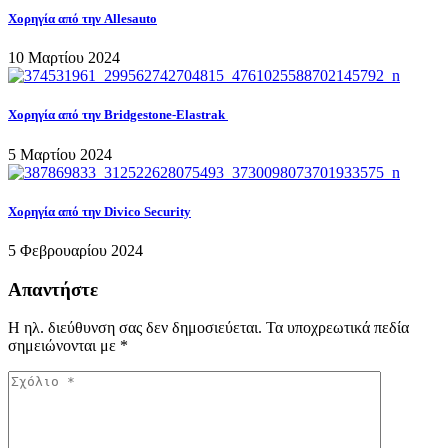
Χορηγία από την Allesauto
10 Μαρτίου 2024
Χορηγία από την Bridgestone-Elastrak
5 Μαρτίου 2024
Χορηγία από την Divico Security
5 Φεβρουαρίου 2024
Απαντήστε
Η ηλ. διεύθυνση σας δεν δημοσιεύεται.
Τα υποχρεωτικά πεδία
σημειώνονται με
*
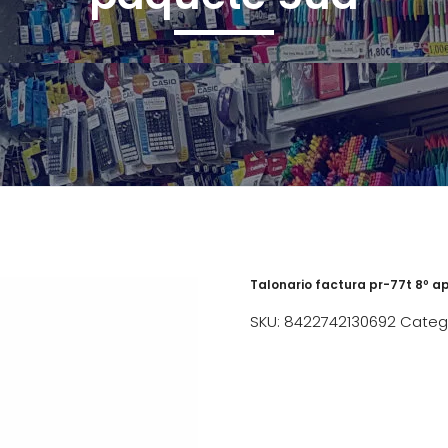
Talonario factura pr-77t 8º a
SKU:
8422742130692
Categ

----

▶ **What you should do**: The total of lines in the data that contain "Χορηγία" is all you should give.

▶ **Answer box**: 3